Dr. John H. Van Evrie’s gravesite in Mt. Hope Cemetery. 5/21/20 See also On the defacing of Reflecting in Nathaniel Square and restoring the grave of “America’s first professional racist” in Mt. Hope Cemetery
This Sunday, in a Democrat and Chronicle Guest Essay, “All of us should embrace Black History Month,” David Cay Johnston (a Talker subscriber) describes some of the virulent racial propaganda of Dr. John H. Van Evrie (1814 – 1896) called by Johnston one of “the vilest racists in American history,” echoing historian George M. Fredrickson’s assertion that Van Evrie was “perhaps the first professional racist in American history.”

W. G. Jackman, engraver.
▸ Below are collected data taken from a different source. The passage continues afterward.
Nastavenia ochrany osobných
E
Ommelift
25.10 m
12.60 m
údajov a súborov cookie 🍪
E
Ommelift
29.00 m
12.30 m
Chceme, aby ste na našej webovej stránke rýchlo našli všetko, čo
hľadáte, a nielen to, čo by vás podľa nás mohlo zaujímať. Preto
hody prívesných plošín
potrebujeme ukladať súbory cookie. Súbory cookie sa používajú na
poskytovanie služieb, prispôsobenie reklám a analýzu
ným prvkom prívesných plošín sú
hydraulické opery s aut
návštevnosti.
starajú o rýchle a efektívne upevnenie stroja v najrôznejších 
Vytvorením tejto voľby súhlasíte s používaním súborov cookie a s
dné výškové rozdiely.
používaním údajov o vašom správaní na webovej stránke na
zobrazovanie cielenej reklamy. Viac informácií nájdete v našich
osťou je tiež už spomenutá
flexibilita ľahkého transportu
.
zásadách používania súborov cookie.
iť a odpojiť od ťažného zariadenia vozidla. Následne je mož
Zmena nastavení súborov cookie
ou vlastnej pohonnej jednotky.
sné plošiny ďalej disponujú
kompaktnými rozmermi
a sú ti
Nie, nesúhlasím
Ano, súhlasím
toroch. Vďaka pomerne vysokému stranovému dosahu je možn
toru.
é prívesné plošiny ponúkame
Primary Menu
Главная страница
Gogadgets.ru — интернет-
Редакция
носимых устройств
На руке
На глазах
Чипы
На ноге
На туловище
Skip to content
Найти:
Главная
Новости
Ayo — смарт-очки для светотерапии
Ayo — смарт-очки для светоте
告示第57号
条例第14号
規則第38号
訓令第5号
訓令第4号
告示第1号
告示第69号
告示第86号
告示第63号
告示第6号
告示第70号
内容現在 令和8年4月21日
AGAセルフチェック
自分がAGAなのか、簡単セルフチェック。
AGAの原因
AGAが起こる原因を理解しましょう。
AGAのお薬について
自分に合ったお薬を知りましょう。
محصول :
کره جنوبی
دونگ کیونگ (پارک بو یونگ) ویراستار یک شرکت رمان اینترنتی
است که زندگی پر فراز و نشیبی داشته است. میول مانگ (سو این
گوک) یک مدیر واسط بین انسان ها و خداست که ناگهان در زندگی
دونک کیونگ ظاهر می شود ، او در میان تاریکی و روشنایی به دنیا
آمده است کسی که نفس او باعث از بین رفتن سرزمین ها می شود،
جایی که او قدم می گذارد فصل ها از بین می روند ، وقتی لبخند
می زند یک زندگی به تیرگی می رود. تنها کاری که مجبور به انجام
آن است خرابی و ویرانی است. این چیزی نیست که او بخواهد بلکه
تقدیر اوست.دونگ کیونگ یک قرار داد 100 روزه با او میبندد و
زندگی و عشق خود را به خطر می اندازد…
The White Republic against the World. Portrait of John H. Van Evrie. New York: For the subscribers of The New York Day Book, after 1868. (americanantiquarian.org)

Main Street, Rochester, NY, 1840 at the approximate time when Van Evrie was practicing medicine in the Smith’s Arcade, far left. (Central Library of Rochester and Monroe County · Historic Monographs Collection)
Churning out popular “scientific racism” treatises before and after the Civil War, Van Evrie claimed that blacks and whites were different species, skin color was immutable and blacks were incapable of mastering white languages, expressing emotion and even producing music.
Johnston also remind us — of which few knew — that Van Evrie, who practiced medicine in Rochester’s Smith’s Arcade in the 1840’s before moving to New York, is buried in Mt. Hope Cemetery.
Ironically, about the time Van Evrie left Rochester for New York to publish the Weekly Day Book — “White Men Must Rule America” printed on its masthead — Frederick Douglass moved to Rochester to publish The North Star.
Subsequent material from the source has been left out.